In this largest randomized controlled trial on the effects of weight loss on OSA, weight loss produced by an ILI Significantly improved OSA as measured by AHI. The intervention was most effective for men and for participants with higher baseline values of AHI. The observed reduction in AHI associated with weight loss was less than the results of uncontrolled studies of AHI after weight loss4
but similar to those of a recent controlled trial of mild apnea.5
These mean changes in AHI obscure important clinical changes that occurred with weight loss. It is notable that more than 3 times as many participants in the ILI group than in the DSE group had total remission of their OSA, and the prevalence of severe OSA among the ILI participants decreased to half that among the DSE participants. These decreases in the presence and/or the severity of OSA among obese patients who have type 2 diabetes are likely to confer significant benefit.18
There is emerging evidence that any reduction in AHI appears to be associated with a decrease in cardiovascular risk. A recent observational study revealed that men with untreated severe OSA (AHI, >30 events per hour) experienced a significantly greater incidence of fatal and nonfatal cardiovascular events compared with age- and BMI-matched healthy men.19
A prospective analysis from the Wisconsin Sleep Cohort found a dose-response association between the AHI at baseline and the presence of hypertension 4 years later that was independent of known confounding factors, including BMI.20
Also, an observational cohort study demonstrated that there was an association between increased severity of OSA and increased risk of stroke or death from any cause and that the association between AHI and these outcomes was independent of other cardiovascular and cerebrovascular risk factors, including hypertension.21
These latter findings are supported by the cross-sectional results of the Sleep Heart Health Study, showing that the risk of stroke increases progressively with increasing AHI.22
Collectively, these data suggest that the alleviation or mitigation of OSA severity associated with the weight reduction achieved by participants in our study will, if sustained, decrease exposure to the medical risks of OSA as well as reduce health care use and economic costs.23,24
The second principal finding of our study was that initial AHI and weight loss were the strongest predictors of change in AHI. Although statistically significant, the effect of each variable was modest. Each additional higher value of baseline AHI was associated with a 0.3 decrease in subsequent AHI, while each kilogram of weight loss was associated with a decrease in AHI of 0.6 events per hour. The subset of ILI participants who lost 10 kg or more experienced a reduction in AHI of 11.3 events per hour, a reduction that was significantly greater than all other weight change categories. Given the strong cross-sectional relationships among neck and waist circumference and AHI,25-27
it is somewhat surprising that changes in neck and waist circumference were not more related to changes in AHI. The absence of this association was likely because weight loss and reductions in neck and waist circumferences were highly correlated and because the changes in overall weight were reflected in changes in waist and neck circumference.

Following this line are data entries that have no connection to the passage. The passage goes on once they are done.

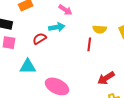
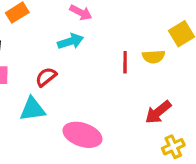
yellow semicircle: (100, 29) -> (153, 57), moved
red semicircle: (40, 39) -> (46, 77), moved

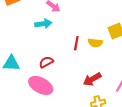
red semicircle: (46, 77) -> (46, 62), moved

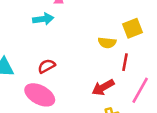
red line: (76, 43) -> (125, 62), moved

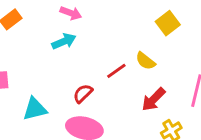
yellow semicircle: (107, 43) -> (145, 61), moved, turned 48
red line: (125, 62) -> (116, 71), moved, turned 60

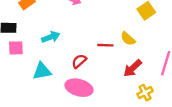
cyan arrow: (64, 41) -> (51, 37), moved
red line: (116, 71) -> (105, 45), turned 35

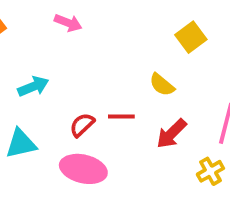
red line: (105, 45) -> (121, 116), moved
yellow cross: (145, 93) -> (210, 171), moved

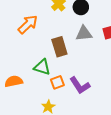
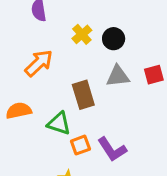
orange semicircle: (14, 81) -> (19, 111), moved

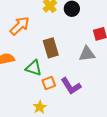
gray triangle: (118, 76) -> (87, 54), moved

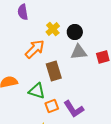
orange arrow: (20, 26) -> (35, 49), moved
gray triangle: (87, 54) -> (79, 52), moved

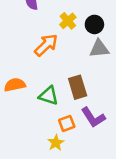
brown rectangle: (54, 71) -> (78, 87), moved
orange square: (52, 106) -> (67, 123), moved

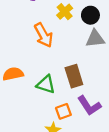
orange arrow: (46, 45) -> (43, 35), turned 105

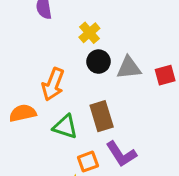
black circle: (90, 15) -> (99, 62), moved
orange arrow: (43, 35) -> (53, 84), moved, turned 50

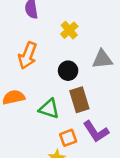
black circle: (99, 62) -> (68, 71), moved
orange arrow: (53, 84) -> (28, 55), moved

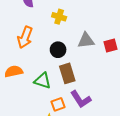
yellow cross: (69, 30) -> (59, 17), turned -32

The third principal set of findings is cause for concern. The DSE group, which was weight stable (-0.6 kg) over 1 year, had a mean increase in AHI of 4 events per hour, a statistically significant difference. Therefore, the DSE participants had moderate OSA (AHI, 24) at baseline, but their OSA deteriorated to approach the severe category (AHI, 28) over 1 year, even with no weight gain. This finding suggests that untreated OSA in this age group has a relatively rapid natural progression, increasing 4 events per hour in just 1 year. A planned 4-year assessment of this cohort will ascertain whether this progression continues to worsen. It is also troubling that so few participants (ie, 5%) were receiving CPAP therapy at 1 year. The high prevalence of OSA in these obese adults with type 2 diabetes, the rapid progression of untreated OSA in this cohort, and the paucity of CPAP use 1 year after participants and their providers were informed of the diagnosis mean that this patient subset is at greater risk of the adverse consequences of OSA, such as hypertension,20
impaired quality of life,28
This increased risk for adverse consequences of OSA is especially significant for these participants, who are already at greater risk for untoward consequences based on their obesity and type 2 diabetes.

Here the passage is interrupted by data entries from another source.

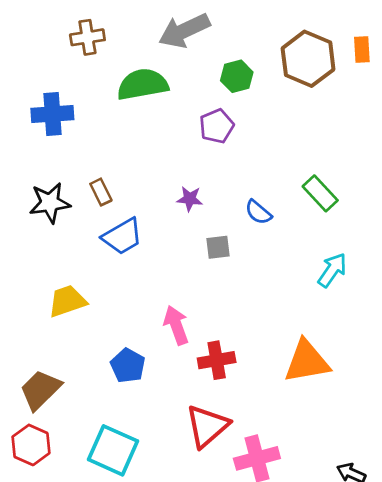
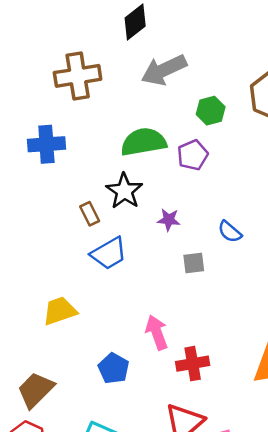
brown cross: (87, 37) -> (78, 76), size x1.5
green semicircle: (143, 84) -> (144, 142), moved
black star: (50, 203) -> (124, 191), moved, turned -30

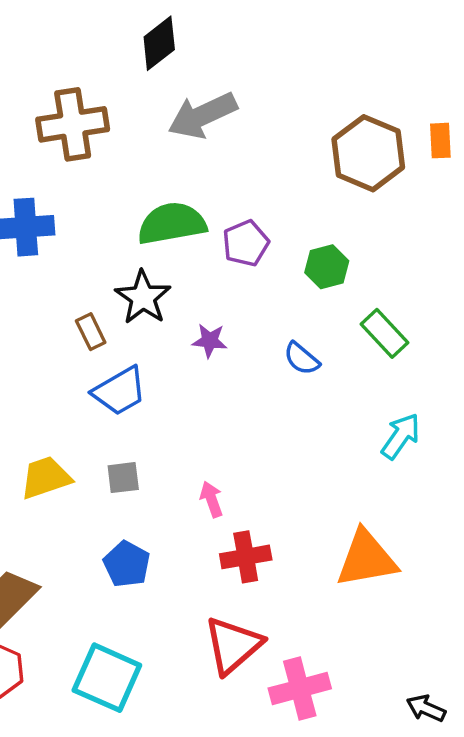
green hexagon: (211, 111) -> (327, 267), moved
gray square: (194, 263) -> (123, 478), moved
pink arrow: (157, 332) -> (211, 499), moved, size x0.7

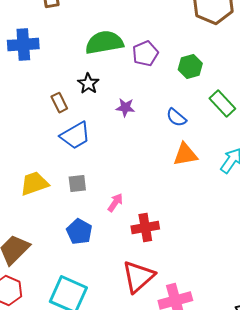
black star: (143, 297) -> (88, 84), size x0.7
pink arrow: (211, 499) -> (115, 203), moved, turned 54
orange triangle: (366, 559) -> (185, 155), moved, size x0.7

This randomized controlled trial on the effects of weight loss on sleep apnea had several strengths compared with prior studies, including a larger sample of both men and women. Our study also followed up participants for a full year, longer than many previous studies. Our study has several important limitations. The results should not be generalized to younger patients, to patients without type 2 diabetes, or to patients with milder degrees of OSA. Similarly designed randomized controlled trials are needed to assess the effects of weight loss on OSA in these groups. Future studies should also explore the reasons for these improvements in OSA (eg, mechanical, metabolic, and hormonal).
In conclusion, weight loss produced through an ILI significantly improved OSA among obese participants with type 2 diabetes. The greatest benefit was observed in men, in participants with more severe OSA at baseline, and in participants who lost the most weight. The significant increase in AHI over 1 year in participants who were weight stable suggests that OSA is a rapidly progressing syndrome that will worsen without treatment in middle-aged obese adults with type 2 diabetes.